Organizations including CareFirst BlueCross BlueShield, Kaiser Permanente and the Maryland Automobile Insurance Fund purchased copies of the books, as did Chicago-based Ariel Investments, which wanted to include the book in gift bags at a conference at which Pugh was to speak.
Pugh and Brown conspired to use the funds from the “Healthy Holly” book sales to fund Pugh’s mayoral campaign through straw donations to make it appear that Pugh had more supporters than she actually did, according to the statement of facts. Pugh believed voters would think she looked “desperate” if they knew she was using her own money, the statement said.
Pugh issued checks to Brown, who cashed them and made donations in the names of family and friends – often with their knowledge — to Pugh’s campaign fund, the statement said.

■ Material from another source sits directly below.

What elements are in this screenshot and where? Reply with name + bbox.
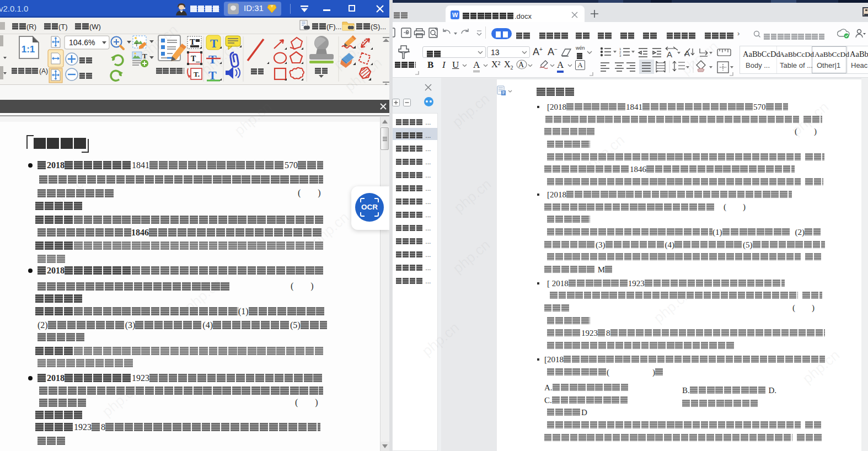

Brown was charged with and convicted of state campaign finance violations in 2017 for the straw donor scheme, but he did not cooperate with investigators so they were unable to learn that the source of the funds was Healthy Holly LLC.
In March 2016, before the mayoral primary, Pugh approached J.P. Grant, of Grant Capital Management Inc. in Columbia, to say she needed additional campaign funds, the statement of facts said. Pugh described her book business to Grant, who purchased books to donate to children, knowing that after paying for printing Pugh would use the remaining funds for her campaign, the statement said.
Pugh also used funds from the books to pay off personal credit card bills and a home equity loan, according to the statement of facts.
To conceal the misuse of funds, Pugh and Brown worked to establish the pretense of a business relationship by having Brown sign an independent contractor agreement and by reporting payments to him as business expenses. Brown created false invoices and back-dated them to support Pugh’s representations on her taxes, which reduced the income tax she paid.
For 2016, Pugh told the Internal Revenue Service that her taxable income was $31,020 when it was nearly 10 times that. She reported the tax due as $4,168 when it was actually more than $100,000.
Chasanow noted that the plea agreement does not resolve any civil tax liability Pugh may have and that one of the conditions of her release is to enter an agreement with the IRS.
In a statement after the hearing, Pugh’s attorney Steven D. Silverman said the process has been challenging for Pugh, who, he said, decided to forego a lengthy trial that would “drain essential government resources and cause further distraction from the serious issues our region faces.”
Pugh “sincerely apologizes to all of those that she let down, most especially the citizens of Baltimore whom she had the honor to serve in multiple capacities for decades,” Silverman said.
The case is USA v. Catherine Elizabeth Pugh, 1:19-cr-0541.